> To do: Beginning with the line that holds "ent U.S. Capital Markets" in the data below, give again every line through the one that holds "An empty state", exactly as written.

╭──

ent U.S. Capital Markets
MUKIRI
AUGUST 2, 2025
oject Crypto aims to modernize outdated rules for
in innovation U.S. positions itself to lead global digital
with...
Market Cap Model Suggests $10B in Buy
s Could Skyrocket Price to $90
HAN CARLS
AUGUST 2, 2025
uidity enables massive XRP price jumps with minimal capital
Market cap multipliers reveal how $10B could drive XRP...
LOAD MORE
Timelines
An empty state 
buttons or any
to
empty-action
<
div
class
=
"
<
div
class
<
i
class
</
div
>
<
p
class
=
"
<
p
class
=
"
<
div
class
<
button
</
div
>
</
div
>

╰──
╭──

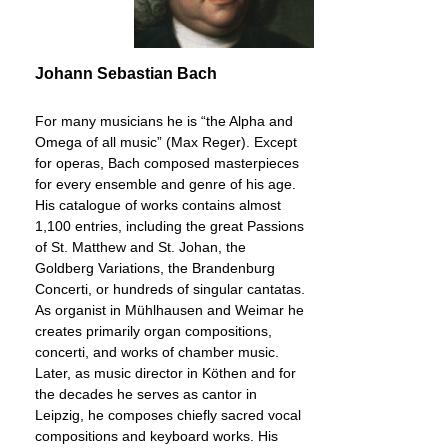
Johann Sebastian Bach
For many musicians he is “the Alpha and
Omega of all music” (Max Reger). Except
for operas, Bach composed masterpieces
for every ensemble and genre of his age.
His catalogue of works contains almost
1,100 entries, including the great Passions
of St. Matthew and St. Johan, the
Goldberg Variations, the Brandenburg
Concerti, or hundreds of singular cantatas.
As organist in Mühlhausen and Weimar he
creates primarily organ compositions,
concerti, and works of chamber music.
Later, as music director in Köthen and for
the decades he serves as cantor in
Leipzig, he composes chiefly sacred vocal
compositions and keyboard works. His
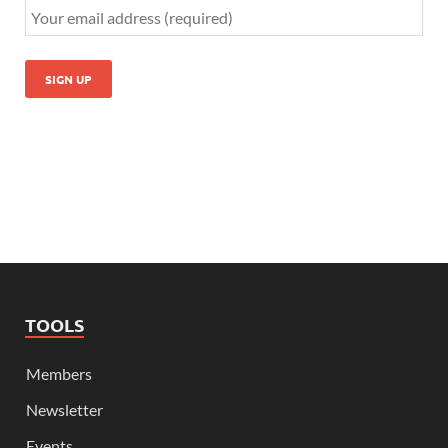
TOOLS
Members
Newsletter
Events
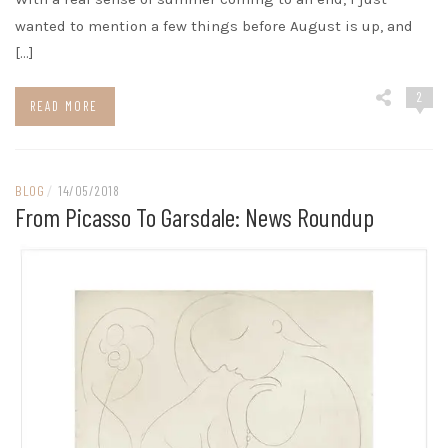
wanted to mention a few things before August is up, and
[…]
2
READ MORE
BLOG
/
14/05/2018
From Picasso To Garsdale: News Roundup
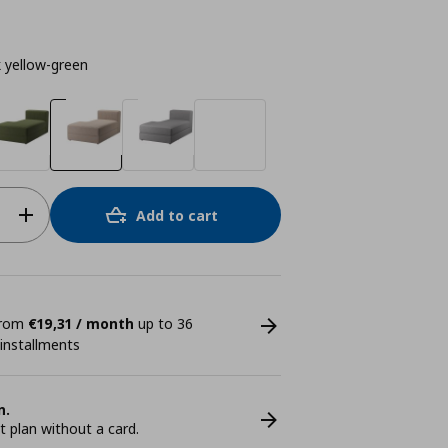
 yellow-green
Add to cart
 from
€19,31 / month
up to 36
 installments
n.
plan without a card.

╰──

> Solution below:
ent U.S. Capital Markets
MUKIRI
AUGUST 2, 2025
oject Crypto aims to modernize outdated rules for
in innovation U.S. positions itself to lead global digital
with...
Market Cap Model Suggests $10B in Buy
s Could Skyrocket Price to $90
HAN CARLS
AUGUST 2, 2025
uidity enables massive XRP price jumps with minimal capital
Market cap multipliers reveal how $10B could drive XRP...
LOAD MORE
Timelines
An empty state 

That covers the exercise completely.